Я не решилась ему перечить после того, как меня поймали на побеге. Покорно заняла кресло.
— Я предупреждал, теперь тебя придется наказать. Нельзя игнорировать мои слова. А ты только что это сделала! — его голос внушал леденящей кровь ужас.
Он смотрел на меня своими стальными глазами, оценивая степень моей вины. Чтобы не показывать своего страха, я крепко сжала кулаки.
— Завтра с утра ты отправишься на конюшни, и будешь там работать наравне с конюхами!
Я даже выдохнула от облегчения. Такое наказания я могла выдержать! Я любила лошадей и готова была возиться с ними хоть целый день. Только меня беспокоила работа. Я же не могла ее прогуливать постоянно. Меня просто уволят, чего бы очень не хотелось.
— Мне нужно завтра в детский центр, — попробовала я договориться с мужчиной.

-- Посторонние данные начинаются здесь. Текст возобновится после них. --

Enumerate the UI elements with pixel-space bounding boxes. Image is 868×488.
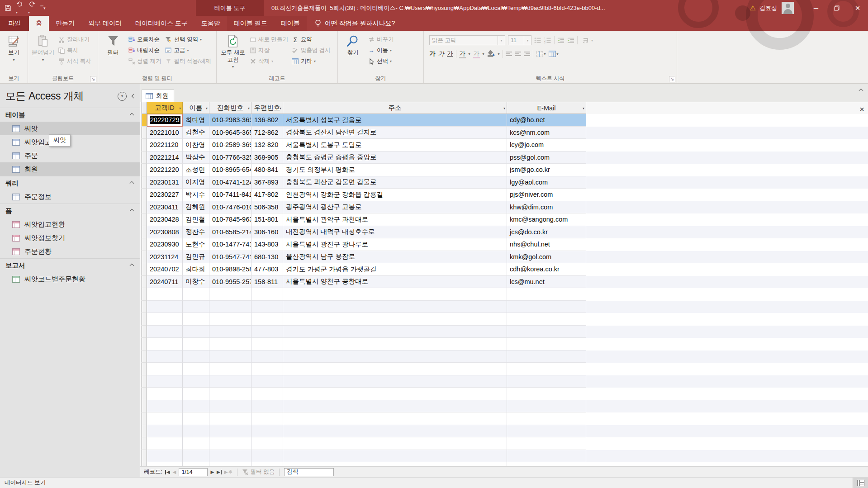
empty-cell[interactable] — [251, 462, 283, 466]
cell[interactable]: 367-893 — [251, 176, 283, 189]
advanced-filter-button[interactable]: 고급▾ — [163, 45, 213, 56]
cell[interactable]: jcs@do.co.kr — [507, 226, 586, 239]
empty-cell[interactable] — [251, 450, 283, 463]
select-button[interactable]: 선택▾ — [366, 56, 396, 66]
empty-cell[interactable] — [183, 400, 209, 413]
cell[interactable]: 김민규 — [183, 251, 209, 264]
empty-cell[interactable] — [283, 301, 507, 313]
select-all-cell[interactable] — [142, 102, 147, 114]
minimize-button[interactable]: ─ — [806, 0, 826, 16]
empty-cell[interactable] — [183, 363, 209, 375]
gridlines-button[interactable]: ▾ — [536, 50, 546, 57]
cell[interactable]: 20240711 — [147, 276, 183, 289]
empty-cell[interactable] — [183, 388, 209, 400]
cell[interactable]: 정찬수 — [183, 226, 209, 239]
column-header-email[interactable]: E-Mail▾ — [507, 102, 586, 114]
cell[interactable]: 010-4741-1245 — [209, 176, 251, 189]
empty-cell[interactable] — [283, 388, 507, 400]
close-object-icon[interactable]: × — [859, 105, 864, 114]
record-selector[interactable] — [142, 437, 147, 450]
nav-item[interactable]: 씨앗입고현황 — [0, 218, 140, 231]
empty-cell[interactable] — [251, 326, 283, 338]
record-selector[interactable] — [142, 388, 147, 400]
redo-icon[interactable]: ▾ — [28, 1, 36, 15]
empty-cell[interactable] — [147, 462, 183, 466]
empty-cell[interactable] — [251, 437, 283, 450]
empty-cell[interactable] — [147, 412, 183, 425]
record-selector[interactable] — [142, 326, 147, 338]
replace-button[interactable]: 바꾸기 — [366, 34, 396, 45]
empty-cell[interactable] — [209, 400, 251, 413]
empty-cell[interactable] — [209, 388, 251, 400]
filter-dropdown-icon[interactable]: ▾ — [248, 106, 250, 110]
record-selector[interactable] — [142, 301, 147, 313]
filter-button[interactable]: 필터 — [100, 33, 126, 57]
empty-cell[interactable] — [147, 425, 183, 438]
avatar[interactable] — [782, 2, 794, 14]
cell[interactable]: 010-2983-3635 — [209, 114, 251, 127]
undo-icon[interactable]: ▾ — [16, 1, 24, 15]
align-left-icon[interactable] — [506, 52, 512, 56]
cell[interactable]: 20221120 — [147, 139, 183, 152]
cell[interactable]: 박삼수 — [183, 152, 209, 164]
empty-cell[interactable] — [507, 462, 586, 466]
empty-cell[interactable] — [183, 313, 209, 326]
view-button[interactable]: 보기 ▾ — [2, 33, 26, 62]
cell[interactable]: 010-9547-7411 — [209, 251, 251, 264]
sort-ascending-button[interactable]: 오름차순 — [126, 34, 163, 45]
empty-cell[interactable] — [209, 437, 251, 450]
cell[interactable]: nhs@chul.net — [507, 238, 586, 251]
cell[interactable]: kmk@gol.com — [507, 251, 586, 264]
empty-cell[interactable] — [183, 412, 209, 425]
record-position-box[interactable]: 1/14 — [179, 468, 208, 476]
record-selector[interactable] — [142, 351, 147, 363]
empty-cell[interactable] — [183, 425, 209, 438]
empty-cell[interactable] — [507, 450, 586, 463]
cell[interactable]: 김민철 — [183, 213, 209, 226]
cell[interactable]: 132-820 — [251, 139, 283, 152]
cell[interactable]: 20221214 — [147, 152, 183, 164]
more-button[interactable]: 기타▾ — [290, 56, 332, 66]
cell[interactable]: 20230227 — [147, 189, 183, 201]
cell[interactable]: 20230930 — [147, 238, 183, 251]
selection-button[interactable]: 선택 영역▾ — [163, 34, 213, 45]
empty-cell[interactable] — [283, 288, 507, 301]
collapse-ribbon-icon[interactable] — [859, 86, 863, 94]
empty-cell[interactable] — [507, 351, 586, 363]
cell[interactable]: 서울특별시 광진구 광나루로 — [283, 238, 507, 251]
italic-button[interactable]: 가 — [438, 50, 445, 58]
cell[interactable]: kmc@sangong.com — [507, 213, 586, 226]
empty-cell[interactable] — [209, 313, 251, 326]
cell[interactable]: 010-6585-2145 — [209, 226, 251, 239]
close-button[interactable]: × — [847, 0, 868, 16]
record-selector[interactable] — [142, 450, 147, 463]
empty-cell[interactable] — [283, 412, 507, 425]
nav-item[interactable]: 주문현황 — [0, 245, 140, 258]
cell[interactable]: 서울특별시 관악구 과천대로 — [283, 213, 507, 226]
empty-cell[interactable] — [183, 338, 209, 351]
tab-create[interactable]: 만들기 — [49, 16, 81, 31]
empty-cell[interactable] — [147, 450, 183, 463]
record-selector[interactable] — [142, 176, 147, 189]
record-selector[interactable] — [142, 213, 147, 226]
shutter-close-icon[interactable] — [132, 94, 136, 99]
tab-external-data[interactable]: 외부 데이터 — [81, 16, 128, 31]
empty-cell[interactable] — [147, 288, 183, 301]
empty-cell[interactable] — [507, 288, 586, 301]
spelling-button[interactable]: 맞춤법 검사 — [290, 45, 332, 56]
record-selector[interactable] — [142, 164, 147, 176]
empty-cell[interactable] — [507, 363, 586, 375]
empty-cell[interactable] — [251, 363, 283, 375]
nav-item[interactable]: 씨앗정보찾기 — [0, 231, 140, 245]
cell[interactable]: 368-905 — [251, 152, 283, 164]
font-color-button[interactable]: 가 — [459, 50, 466, 58]
tell-me-box[interactable]: 어떤 작업을 원하시나요? — [315, 16, 395, 31]
empty-cell[interactable] — [251, 338, 283, 351]
cell[interactable]: 010-2589-3695 — [209, 139, 251, 152]
empty-cell[interactable] — [251, 301, 283, 313]
cell[interactable]: 이찬영 — [183, 139, 209, 152]
cell[interactable]: 010-8965-6542 — [209, 164, 251, 176]
nav-section-header[interactable]: 보고서 — [0, 258, 140, 272]
last-record-button[interactable]: ▶ — [217, 469, 222, 474]
cell[interactable]: 서울특별시 성북구 길음로 — [283, 114, 507, 127]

— Ты не выйдешь за пределы этого дома, даже не надейся!
— Но меня уволят, и как тогда мне семью кормить? — в отчаянии спросила я у мужчины.
— Это твой отец должен кормить семью, а не ты. Удел женщины заниматься домом! — придерживаясь патриархальных взглядов, мужчина пытался распространить свои убеждения и на меня.
— Вы живете в прошлом веке! Сейчас женщина наравне с мужчиной может сделать карьеру, стать успешной и зарабатывать много денег! — высказала я свою точку зрения, которая шла вразрез со словами Издемира.
Мужчина вальяжно развалился в кресле, положив ногу на ногу.
— Мне кажется, вам зря дали право голоса!
— Вы не считаете женщин за людей? — возмутилась я поведению молодого человека.
— Я считаю, что каждый должен заниматься своим делом! Мужчины — заниматься политикой, добывать средства для существования, а женщины создавать этим самым мужчинам комфорт.
— А кто создаст этот комфорт женщинам? — резонно заметила я.
— Думаю, что эта дискуссия не приведёт ни к чему хорошему. Вести подобные беседы с женщиной — неблагодарное занятие. Самая лучшая собеседница — молчаливая, и есть много способов добиться этого молчания! — проговорил он прищурив глаза, будто намекая на что-то.